[Page-level text extractions]
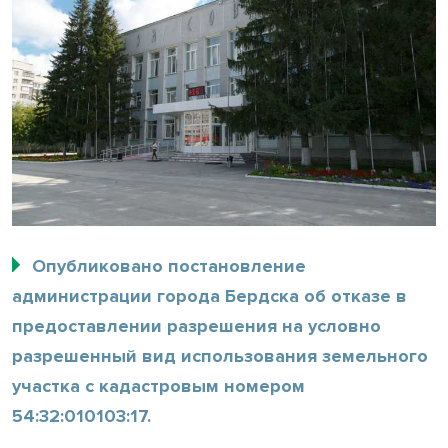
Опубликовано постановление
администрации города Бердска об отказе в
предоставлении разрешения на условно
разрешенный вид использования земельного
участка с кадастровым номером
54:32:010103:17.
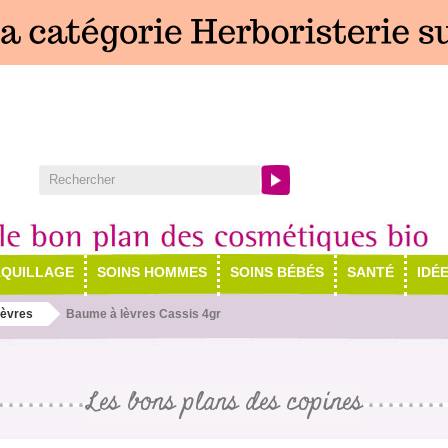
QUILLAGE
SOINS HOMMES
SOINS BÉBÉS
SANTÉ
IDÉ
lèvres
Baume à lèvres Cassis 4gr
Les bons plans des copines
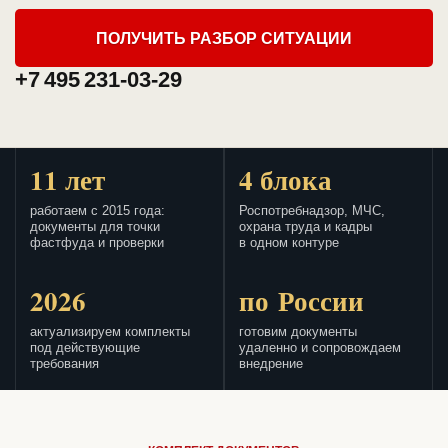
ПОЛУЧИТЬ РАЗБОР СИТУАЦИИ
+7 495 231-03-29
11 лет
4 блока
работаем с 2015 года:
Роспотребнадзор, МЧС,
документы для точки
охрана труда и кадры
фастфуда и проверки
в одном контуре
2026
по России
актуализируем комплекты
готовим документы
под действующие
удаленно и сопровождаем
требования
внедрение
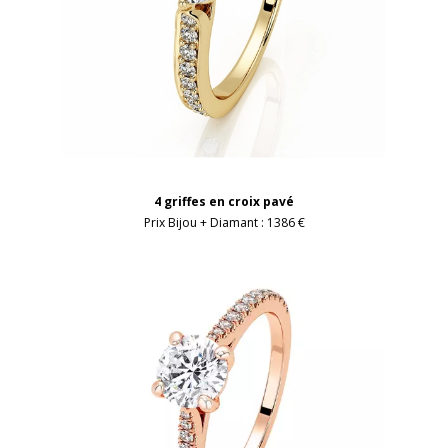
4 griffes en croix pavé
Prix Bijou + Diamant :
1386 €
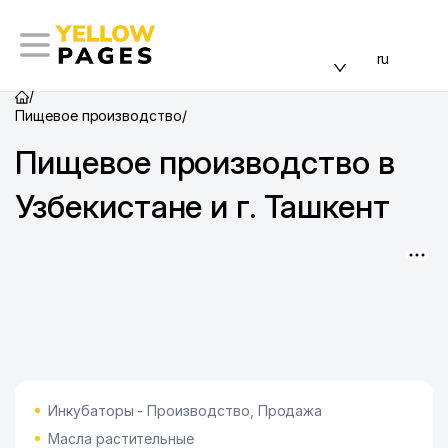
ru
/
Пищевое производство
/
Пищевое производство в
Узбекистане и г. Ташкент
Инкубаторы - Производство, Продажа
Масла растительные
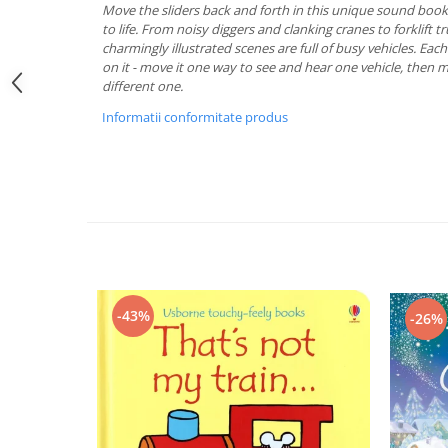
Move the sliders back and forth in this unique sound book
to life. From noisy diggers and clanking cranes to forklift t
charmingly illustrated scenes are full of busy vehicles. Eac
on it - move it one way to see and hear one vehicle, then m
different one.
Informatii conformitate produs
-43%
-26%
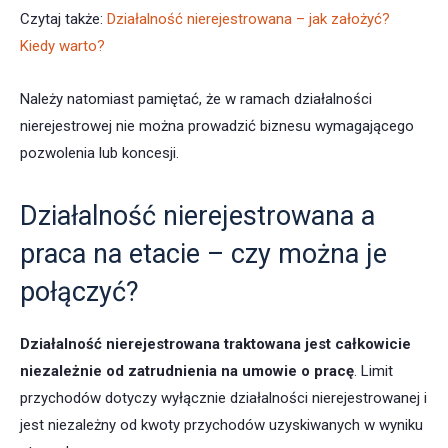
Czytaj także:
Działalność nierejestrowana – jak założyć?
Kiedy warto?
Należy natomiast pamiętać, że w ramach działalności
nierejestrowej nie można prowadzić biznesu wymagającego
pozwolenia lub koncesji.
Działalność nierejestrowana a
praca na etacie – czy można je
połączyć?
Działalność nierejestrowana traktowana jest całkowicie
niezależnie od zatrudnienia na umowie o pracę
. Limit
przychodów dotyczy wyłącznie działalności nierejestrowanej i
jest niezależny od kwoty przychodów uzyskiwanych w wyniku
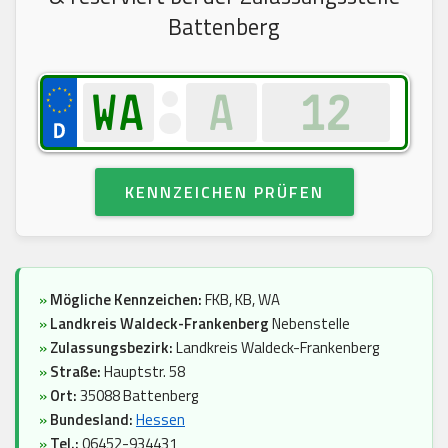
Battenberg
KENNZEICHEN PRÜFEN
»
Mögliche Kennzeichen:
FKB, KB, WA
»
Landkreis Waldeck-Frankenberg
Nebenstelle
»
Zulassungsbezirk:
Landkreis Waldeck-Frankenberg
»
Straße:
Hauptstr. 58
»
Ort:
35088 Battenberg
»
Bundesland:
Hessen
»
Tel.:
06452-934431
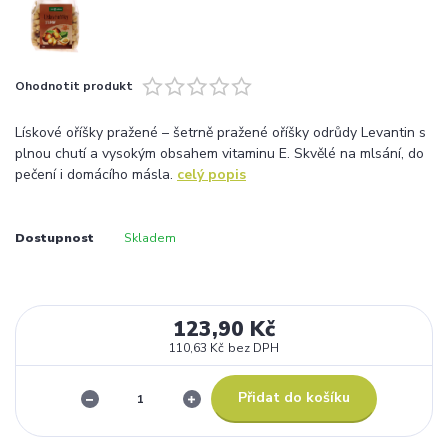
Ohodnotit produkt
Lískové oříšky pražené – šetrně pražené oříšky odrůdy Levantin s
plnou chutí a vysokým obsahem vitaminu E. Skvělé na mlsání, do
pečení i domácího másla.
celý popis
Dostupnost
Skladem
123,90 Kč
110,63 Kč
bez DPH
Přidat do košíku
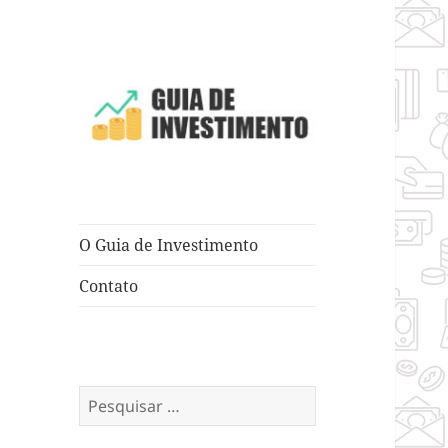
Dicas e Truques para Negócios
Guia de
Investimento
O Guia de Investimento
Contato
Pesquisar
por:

...

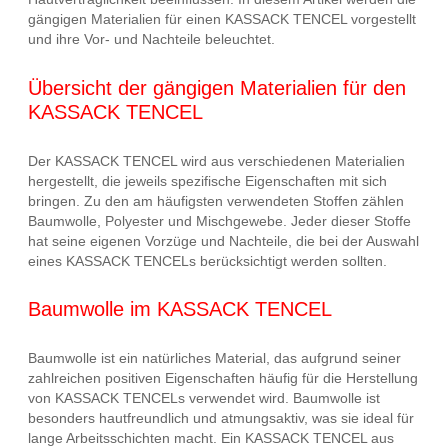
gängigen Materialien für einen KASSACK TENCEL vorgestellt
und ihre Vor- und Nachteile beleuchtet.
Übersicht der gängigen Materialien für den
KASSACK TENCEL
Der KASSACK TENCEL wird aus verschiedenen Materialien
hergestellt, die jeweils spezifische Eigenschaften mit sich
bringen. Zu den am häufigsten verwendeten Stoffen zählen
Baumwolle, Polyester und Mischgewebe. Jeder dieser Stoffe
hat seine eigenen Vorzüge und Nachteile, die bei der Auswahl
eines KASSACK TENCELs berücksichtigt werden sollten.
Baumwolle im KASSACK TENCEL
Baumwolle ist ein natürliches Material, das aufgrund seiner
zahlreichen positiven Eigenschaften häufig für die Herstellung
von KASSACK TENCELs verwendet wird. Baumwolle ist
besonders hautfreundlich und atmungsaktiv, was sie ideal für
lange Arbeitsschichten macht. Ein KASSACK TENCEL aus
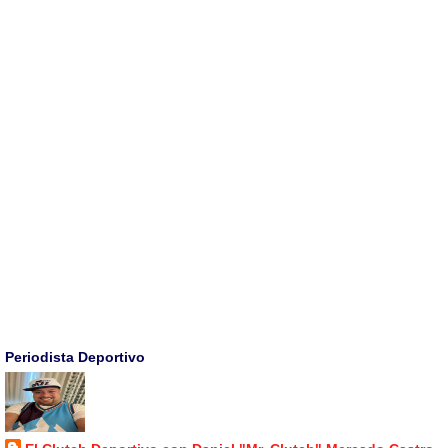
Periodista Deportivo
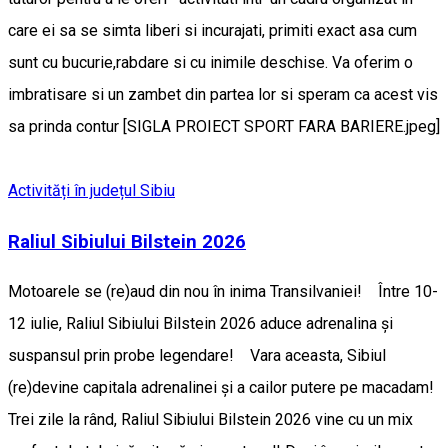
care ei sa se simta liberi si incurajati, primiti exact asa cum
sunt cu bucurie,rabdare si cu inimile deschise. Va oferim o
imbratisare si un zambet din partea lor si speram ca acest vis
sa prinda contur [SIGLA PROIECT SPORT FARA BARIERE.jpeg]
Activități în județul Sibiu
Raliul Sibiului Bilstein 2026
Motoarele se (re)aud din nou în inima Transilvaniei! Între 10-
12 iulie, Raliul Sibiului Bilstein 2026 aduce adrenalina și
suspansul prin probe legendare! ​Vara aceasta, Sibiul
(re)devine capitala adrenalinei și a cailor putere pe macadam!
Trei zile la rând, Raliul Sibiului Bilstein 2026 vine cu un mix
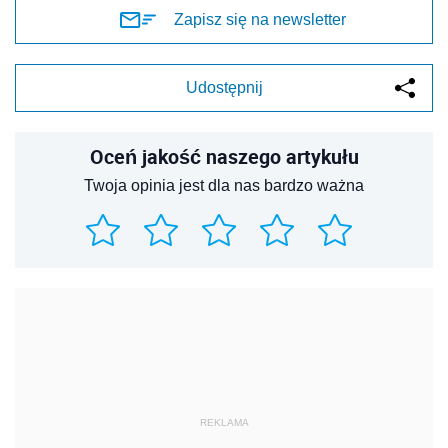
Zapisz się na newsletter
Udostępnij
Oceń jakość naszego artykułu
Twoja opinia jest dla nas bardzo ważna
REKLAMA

* * *

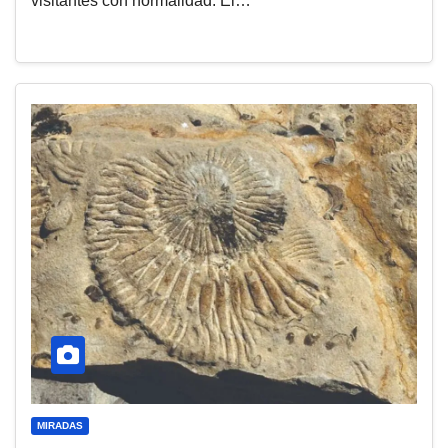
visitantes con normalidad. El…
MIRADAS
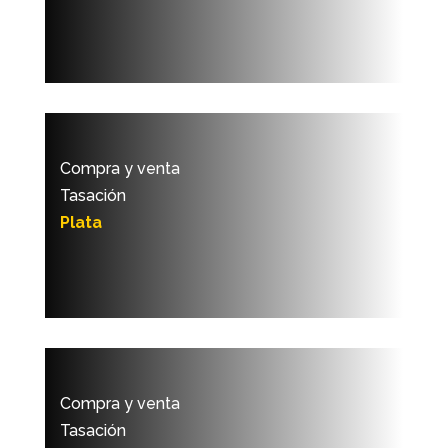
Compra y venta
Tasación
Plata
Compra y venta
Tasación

◆ What the exercise asks
Each line above that falls between the line with "Опубликовано постановление" and the line with "Ohodnotit produkt" should be printed exactly, together with those two lines, but the pictures should not.

◆ Solution to this task
Опубликовано постановление
администрации города Бердска об отказе в
предоставлении разрешения на условно
разрешенный вид использования земельного
участка с кадастровым номером
54:32:010103:17.
QUILLAGE
SOINS HOMMES
SOINS BÉBÉS
SANTÉ
IDÉ
lèvres
Baume à lèvres Cassis 4gr
Les bons plans des copines
ПОЛУЧИТЬ РАЗБОР СИТУАЦИИ
+7 495 231-03-29
11 лет
4 блока
работаем с 2015 года:
Роспотребнадзор, МЧС,
документы для точки
охрана труда и кадры
фастфуда и проверки
в одном контуре
2026
по России
актуализируем комплекты
готовим документы
под действующие
удаленно и сопровождаем
требования
внедрение
4 griffes en croix pavé
Prix Bijou + Diamant :
1386 €
ru
/
Пищевое производство
/
Пищевое производство в
Узбекистане и г. Ташкент
Инкубаторы - Производство, Продажа
Масла растительные
Move the sliders back and forth in this unique sound book
to life. From noisy diggers and clanking cranes to forklift t
charmingly illustrated scenes are full of busy vehicles. Eac
on it - move it one way to see and hear one vehicle, then m
different one.
Informatii conformitate produs
-43%
-26%
Czytaj także:
Działalność nierejestrowana – jak założyć?
Kiedy warto?
Należy natomiast pamiętać, że w ramach działalności
nierejestrowej nie można prowadzić biznesu wymagającego
pozwolenia lub koncesji.
Działalność nierejestrowana a
praca na etacie – czy można je
połączyć?
Działalność nierejestrowana traktowana jest całkowicie
niezależnie od zatrudnienia na umowie o pracę
. Limit
przychodów dotyczy wyłącznie działalności nierejestrowanej i
jest niezależny od kwoty przychodów uzyskiwanych w wyniku
Battenberg
KENNZEICHEN PRÜFEN
»
Mögliche Kennzeichen:
FKB, KB, WA
»
Landkreis Waldeck-Frankenberg
Nebenstelle
»
Zulassungsbezirk:
Landkreis Waldeck-Frankenberg
»
Straße:
Hauptstr. 58
»
Ort:
35088 Battenberg
»
Bundesland:
Hessen
»
Tel.:
06452-934431
Ohodnotit produkt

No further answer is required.